__WHAT NEEDS TO BE DONE__
Without skipping any entry, transcribe the data word for word.

[Entries taken from a collection]
————————
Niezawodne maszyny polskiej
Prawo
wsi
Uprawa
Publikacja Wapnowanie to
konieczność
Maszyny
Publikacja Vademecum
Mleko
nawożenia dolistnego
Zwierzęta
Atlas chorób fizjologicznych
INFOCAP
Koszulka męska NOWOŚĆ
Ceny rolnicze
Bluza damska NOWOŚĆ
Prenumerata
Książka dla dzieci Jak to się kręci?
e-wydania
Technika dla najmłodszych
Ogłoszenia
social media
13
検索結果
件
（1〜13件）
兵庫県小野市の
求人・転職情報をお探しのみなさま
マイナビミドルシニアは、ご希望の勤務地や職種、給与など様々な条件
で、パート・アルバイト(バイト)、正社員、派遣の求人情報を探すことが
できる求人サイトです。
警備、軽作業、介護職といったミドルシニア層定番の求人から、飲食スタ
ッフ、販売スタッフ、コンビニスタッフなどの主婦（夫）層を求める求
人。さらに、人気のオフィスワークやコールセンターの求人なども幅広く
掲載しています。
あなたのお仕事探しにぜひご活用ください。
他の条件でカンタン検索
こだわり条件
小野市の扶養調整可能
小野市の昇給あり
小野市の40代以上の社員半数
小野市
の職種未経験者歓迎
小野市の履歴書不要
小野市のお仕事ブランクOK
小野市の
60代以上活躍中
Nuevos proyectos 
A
————————
__RESULT OF THE TASK__
Niezawodne maszyny polskiej
Prawo
wsi
Uprawa
Publikacja Wapnowanie to
konieczność
Maszyny
Publikacja Vademecum
Mleko
nawożenia dolistnego
Zwierzęta
Atlas chorób fizjologicznych
INFOCAP
Koszulka męska NOWOŚĆ
Ceny rolnicze
Bluza damska NOWOŚĆ
Prenumerata
Książka dla dzieci Jak to się kręci?
e-wydania
Technika dla najmłodszych
Ogłoszenia
social media
13
検索結果
件
（1〜13件）
兵庫県小野市の
求人・転職情報をお探しのみなさま
マイナビミドルシニアは、ご希望の勤務地や職種、給与など様々な条件
で、パート・アルバイト(バイト)、正社員、派遣の求人情報を探すことが
できる求人サイトです。
警備、軽作業、介護職といったミドルシニア層定番の求人から、飲食スタ
ッフ、販売スタッフ、コンビニスタッフなどの主婦（夫）層を求める求
人。さらに、人気のオフィスワークやコールセンターの求人なども幅広く
掲載しています。
あなたのお仕事探しにぜひご活用ください。
他の条件でカンタン検索
こだわり条件
小野市の扶養調整可能
小野市の昇給あり
小野市の40代以上の社員半数
小野市
の職種未経験者歓迎
小野市の履歴書不要
小野市のお仕事ブランクOK
小野市の
60代以上活躍中
Nuevos proyectos 
A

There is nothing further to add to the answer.